• _Assignment_
State how many lines in the listing below hold the string "behandeling"; nothing else is wanted.

Supplied material Block Start

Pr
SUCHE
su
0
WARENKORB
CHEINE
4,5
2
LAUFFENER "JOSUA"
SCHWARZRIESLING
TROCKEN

Supplied material Block End
Supplied material Block Start

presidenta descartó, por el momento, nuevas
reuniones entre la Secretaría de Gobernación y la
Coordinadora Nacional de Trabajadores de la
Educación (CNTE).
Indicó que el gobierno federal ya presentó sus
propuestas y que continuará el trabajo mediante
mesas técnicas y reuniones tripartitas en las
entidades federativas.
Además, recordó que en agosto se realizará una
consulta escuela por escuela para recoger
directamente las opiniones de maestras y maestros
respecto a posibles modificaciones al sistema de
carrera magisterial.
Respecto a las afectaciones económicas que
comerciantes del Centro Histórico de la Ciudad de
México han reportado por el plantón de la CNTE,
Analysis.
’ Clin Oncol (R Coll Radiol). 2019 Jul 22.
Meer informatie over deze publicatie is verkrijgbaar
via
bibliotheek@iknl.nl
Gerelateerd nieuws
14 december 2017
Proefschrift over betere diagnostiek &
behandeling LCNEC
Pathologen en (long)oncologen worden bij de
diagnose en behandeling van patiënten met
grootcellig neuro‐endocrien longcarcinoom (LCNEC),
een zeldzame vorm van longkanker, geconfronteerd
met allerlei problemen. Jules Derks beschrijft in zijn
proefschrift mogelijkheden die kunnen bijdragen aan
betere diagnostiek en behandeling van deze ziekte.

Supplied material Block End

• _Written answer_
3